Developing efficient GPU kernels is essential for scaling modern AI systems, yet it remains a complex task due to intricate hardware architectures and the need for specialized optimization expertise. Although Large Language Models (LLMs) demonstrate strong capabilities in general sequential code generation, they face significant challenges in GPU code generation because of the scarcity of high-quality labeled training data, compiler biases when generating synthetic solutions, and limited generalization across hardware generations. This precludes supervised fine-tuning (SFT) as a scalable methodology for improving current LLMs. In contrast, reinforcement learning (RL) offers a data-efficient and adaptive alternative but requires access to relevant tools, careful selection of training problems, and a robust evaluation environment. We present Makora's environment and tools for reinforcement learning finetuning of frontier models and report our results from fine-tuning GPT-5 for Triton code generation. In the single-attempt setting, our fine-tuned model improves kernel correctness from 43.7% to 77.0% (+33.3 percentage points) and increases the fraction of problems outperforming TorchInductor from 14.8% to 21.8% (+7 percentage points) compared to baseline GPT-5, while exceeding prior state-of-the-art models on KernelBench.
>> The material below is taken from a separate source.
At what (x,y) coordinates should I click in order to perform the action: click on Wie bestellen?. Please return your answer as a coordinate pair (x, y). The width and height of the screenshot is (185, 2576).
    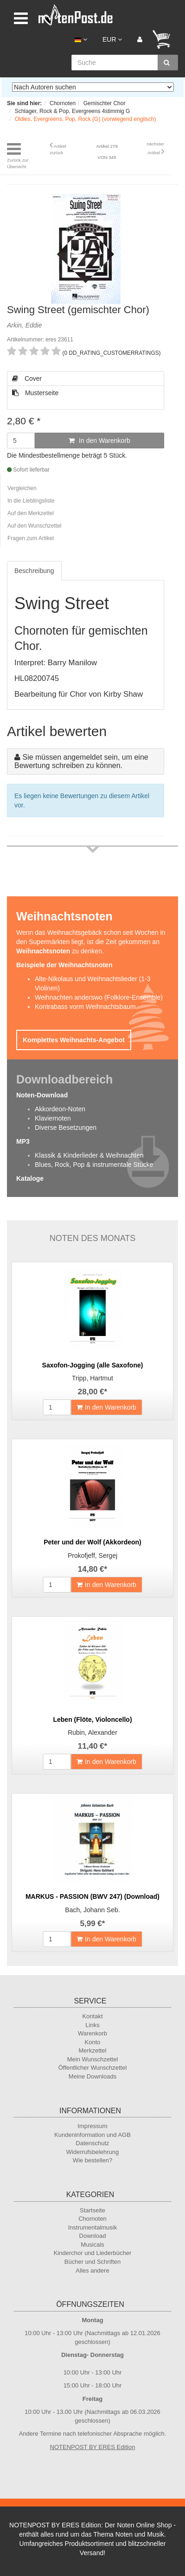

When integrated into a full coding agent, it is able to solve up to 97.4% of problems in an expanded KernelBench suite, outperforming the PyTorch TorchInductor compiler on 72.9% of problems with a geometric mean speedup of 2.12x. Our work demonstrates that targeted post-training with reinforcement learning can unlock LLM capabilities in highly specialized technical domains where traditional supervised learning is limited by data availability, opening new pathways for AI-assisted accelerator programming.

翻译：开发高效的GPU内核对于扩展现代人工智能系统至关重要，但由于复杂的硬件架构和需要专门的优化专业知识，这仍然是一项复杂的任务。尽管大型语言模型（LLM）在通用顺序代码生成方面展现出强大的能力，但在GPU代码生成方面面临重大挑战，原因包括高质量标注训练数据的稀缺、生成合成解决方案时的编译器偏差，以及跨硬件代际的泛化能力有限。这阻碍了监督微调（SFT）作为改进当前LLM的可扩展方法。相比之下，强化学习（RL）提供了一种数据高效且自适应的替代方案，但需要访问相关工具、精心选择训练问题以及稳健的评估环境。我们提出了Makora的强化学习微调前沿模型的环境和工具，并报告了微调GPT-5用于Triton代码生成的结果。在单次尝试设置中，与基线GPT-5相比，我们的微调模型将内核正确率从43.7%提升至77.0%（+33.3个百分点），并将优于TorchInductor的问题比例从14.8%提升至21.8%（+7个百分点），同时在KernelBench上超越了先前的最先进模型。当集成到完整的编码代理中时，它能够在扩展的KernelBench套件中解决高达97.4%的问题，在72.9%的问题上优于PyTorch TorchInductor编译器，几何平均加速比为2.12倍。我们的工作表明，通过强化学习进行有针对性的后训练可以释放LLM在高度专业化技术领域的能力，这些领域传统监督学习受限于数据可用性，从而为AI辅助加速器编程开辟了新途径。